Structure of potato tubers formed during spaceflight.

Potato (Solanum tuberosum L. cv. Norland) explants, consisting of a leaf, axillary bud, and small stem segment, were used as a model system to study the influence of spaceflight on the formation of sessile tubers from axillary buds. The explants were flown on the space shuttle Columbia (STS-73, 20 October to 5 November 1995) in the ASTROCULTURE (TM) flight package, which provided a controlled environment for plant growth. Light and scanning electron microscopy were used to compare the precisely ordered tissues of tubers formed on Earth with those formed during spaceflight. The structure of tubers produced during spaceflight was similar to that of tubers produced in a control experiment.
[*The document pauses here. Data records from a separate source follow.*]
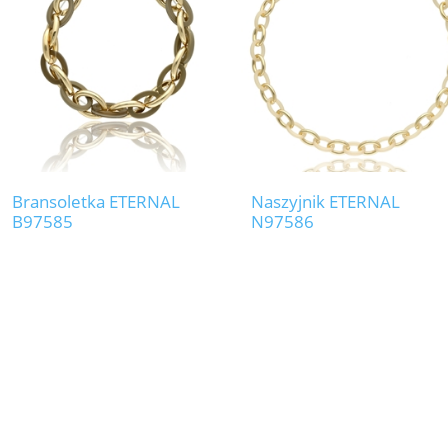
Bransoletka ETERNAL
Naszyjnik ETERNAL
B97585
N97586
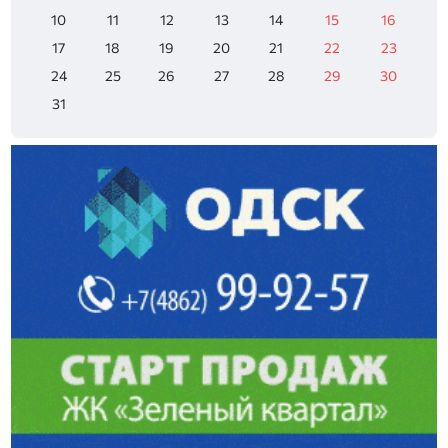
10
11
12
13
14
15
16
17
18
19
20
21
22
23
24
25
26
27
28
29
30
31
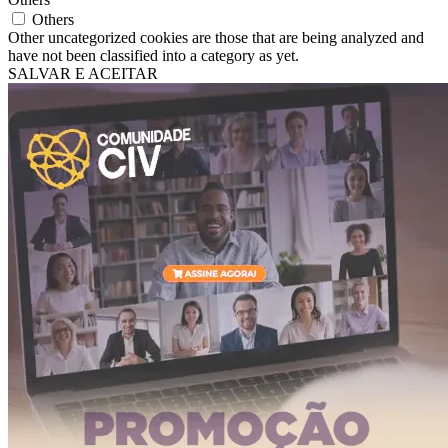
Others
Other uncategorized cookies are those that are being analyzed and
have not been classified into a category as yet.
SALVAR E ACEITAR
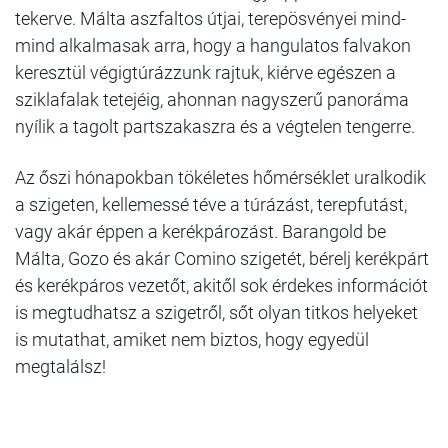
tekerve. Málta aszfaltos útjai, terepösvényei mind-
mind alkalmasak arra, hogy a hangulatos falvakon
keresztül végigtúrázzunk rajtuk, kiérve egészen a
sziklafalak tetejéig, ahonnan nagyszerű panoráma
nyílik a tagolt partszakaszra és a végtelen tengerre.
Az őszi hónapokban tökéletes hőmérséklet uralkodik
a szigeten, kellemessé téve a túrázást, terepfutást,
vagy akár éppen a kerékpározást. Barangold be
Málta, Gozo és akár Comino szigetét, bérelj kerékpárt
és kerékpáros vezetőt, akitől sok érdekes információt
is megtudhatsz a szigetről, sőt olyan titkos helyeket
is mutathat, amiket nem biztos, hogy egyedül
megtalálsz!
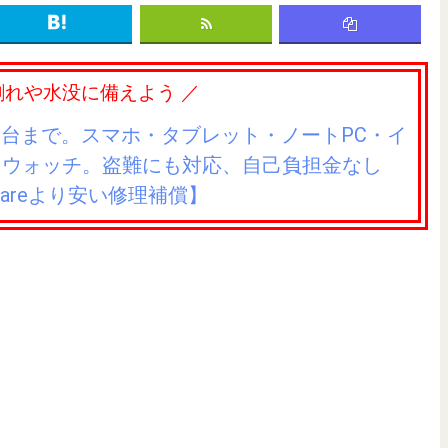
割れや水没に備えよう ／
3台まで。スマホ・タブレット・ノートPC・イ
トウォッチ。盗難にも対応、自己負担金なし
eCareより安い修理補償】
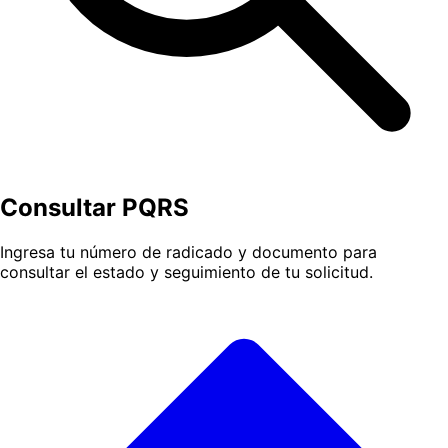
Consultar PQRS
Ingresa tu número de radicado y documento para
consultar el estado y seguimiento de tu solicitud.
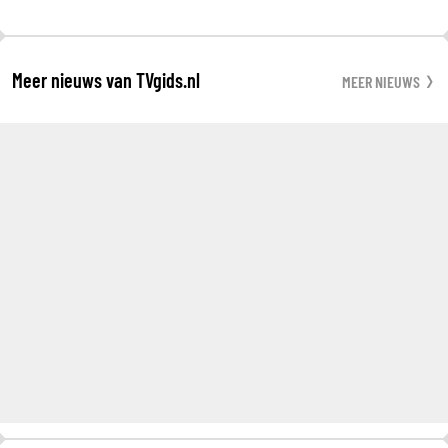
Meer nieuws van TVgids.nl
MEER NIEUWS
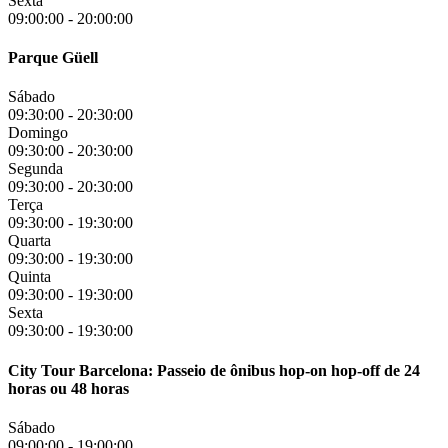
Sexta
09:00:00
-
20:00:00
Parque Güell
Sábado
09:30:00
-
20:30:00
Domingo
09:30:00
-
20:30:00
Segunda
09:30:00
-
20:30:00
Terça
09:30:00
-
19:30:00
Quarta
09:30:00
-
19:30:00
Quinta
09:30:00
-
19:30:00
Sexta
09:30:00
-
19:30:00
City Tour Barcelona: Passeio de ônibus hop-on hop-off de 24
horas ou 48 horas
Sábado
09:00:00
-
19:00:00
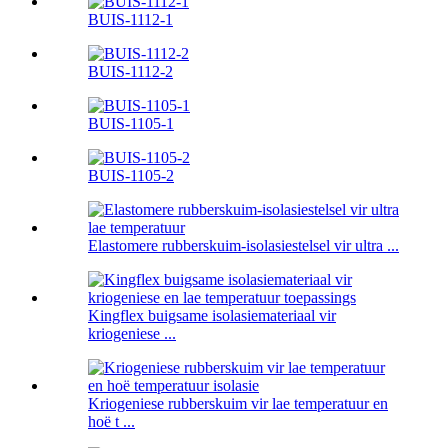
BUIS-1112-1
BUIS-1112-2
BUIS-1105-1
BUIS-1105-2
Elastomere rubberskuim-isolasiestelsel vir ultra ...
Kingflex buigsame isolasiemateriaal vir
kriogeniese ...
Kriogeniese rubberskuim vir lae temperatuur en
hoë t ...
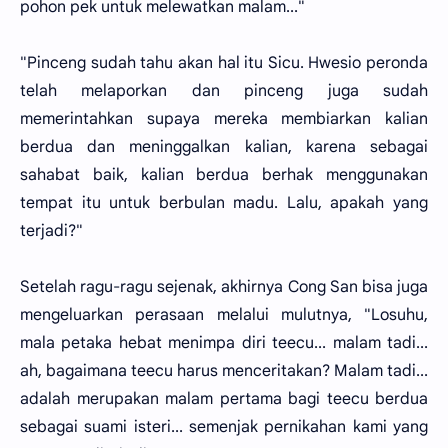
pohon pek untuk melewatkan malam..."
"Pinceng sudah tahu akan hal itu Sicu. Hwesio peronda
telah melaporkan dan pinceng juga sudah
memerintahkan supaya mereka membiarkan kalian
berdua dan meninggalkan kalian, karena sebagai
sahabat baik, kalian berdua berhak menggunakan
tempat itu untuk berbulan madu. Lalu, apakah yang
terjadi?"
Setelah ragu-ragu sejenak, akhirnya Cong San bisa juga
mengeluarkan perasaan melalui mulutnya, "Losuhu,
mala petaka hebat menimpa diri teecu... malam tadi...
ah, bagaimana teecu harus menceritakan? Malam tadi...
adalah merupakan malam pertama bagi teecu berdua
sebagai suami isteri... semenjak pernikahan kami yang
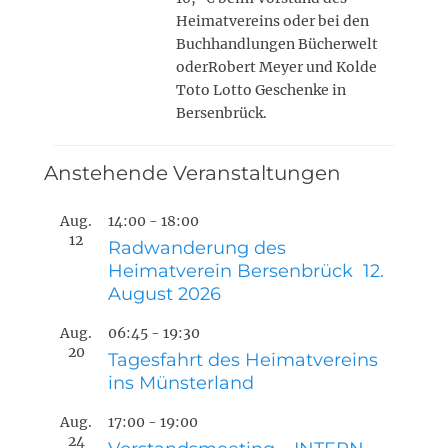
Heimatvereins oder bei den
Buchhandlungen Bücherwelt
oderRobert Meyer und Kolde
Toto Lotto Geschenke in
Bersenbrück.
Anstehende Veranstaltungen
Aug.
14:00
-
18:00
12
Radwanderung des
Heimatverein Bersenbrück 12.
August 2026
Aug.
06:45
-
19:30
20
Tagesfahrt des Heimatvereins
ins Münsterland
Aug.
17:00
-
19:00
24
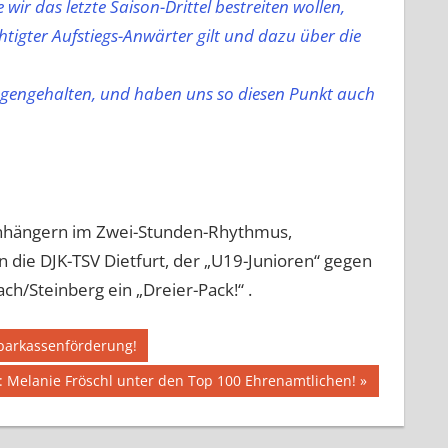
r das letzte Saison-Drittel bestreiten wollen,
tigter Aufstiegs-Anwärter gilt
und dazu über die
egengehalten, und haben uns so diesen Punkt auch
nhängern im Zwei-Stunden-Rhythmus,
 die DJK-TSV Dietfurt, der „U19-Junioren“ gegen
ch/Steinberg ein „Dreier-Pack!“ .
Sparkassenförderung!
: Melanie Fröschl unter den Top 100 Ehrenamtlichen!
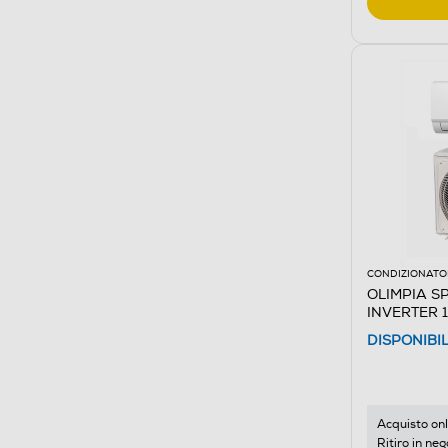
CONDIZIONATOR
OLIMPIA SP
INVERTER 12
monosplit
DISPONIBI
Acquisto onl
Ritiro in neg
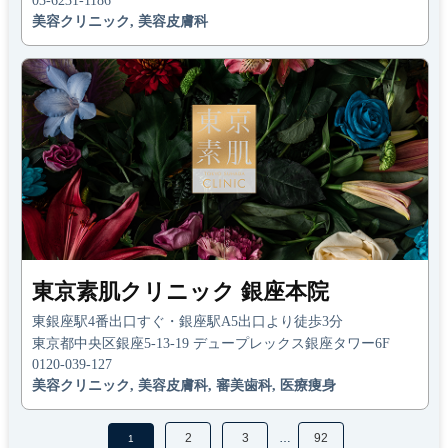
03-6231-1186
美容クリニック, 美容皮膚科
東京素肌クリニック 銀座本院
東銀座駅4番出口すぐ・銀座駅A5出口より徒歩3分
東京都中央区銀座5-13-19 デュープレックス銀座タワー6F
0120-039-127
美容クリニック, 美容皮膚科, 審美歯科, 医療痩身
2
3
…
92
1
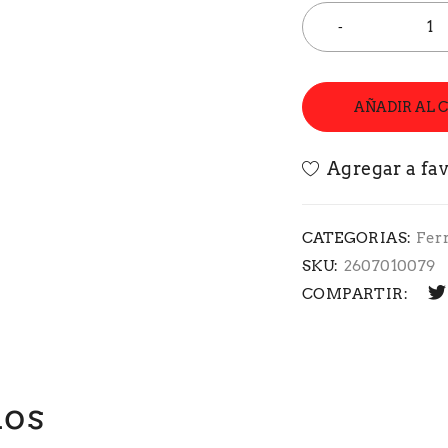
AÑADIR AL 
CATEGORIAS:
Fer
SKU:
2607010079
COMPARTIR:
dos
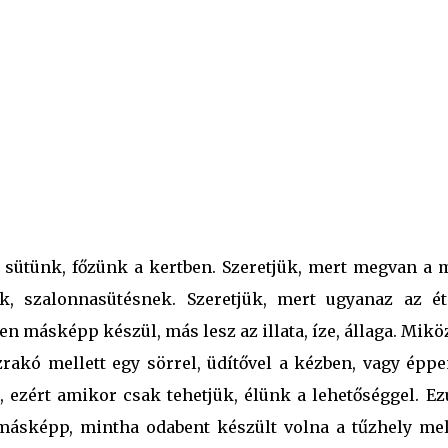
rika (tölteni való) 1 kis üveg ecetes gyöngyhagyma konyhasó 
szítés: Az egész a tűzrakással kezdődik. Annak...
 sütünk, főzünk a kertben. Szeretjük, mert megvan a 
ek, szalonnasütésnek. Szeretjük, mert ugyanaz az ét
zen másképp készül, más lesz az illata, íze, állaga. Mik
űzrakó mellett egy sörrel, üdítővel a kézben, vagy épp
 ezért amikor csak tehetjük, élünk a lehetőséggel. Ez
 másképp, mintha odabent készült volna a tűzhely mell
The size and shape of tubers, the geometry of tuber tissues, and the distribution of starch grains and proteinaceous crystals were comparable in tubers formed in both environments. The shape, surface texture, and size range of starch grains from both environments were similar, but a greater percentage of smaller starch grains formed in spaceflight than on Earth. Since explant leaves must be of given developmental age before tubers form, instructions regarding the regular shape and ordered tissue geometry of tubers may have been provided in the presence of gravity. Regardless of when the signalling occurred, gravity was not required to produce a tuber of typical structure.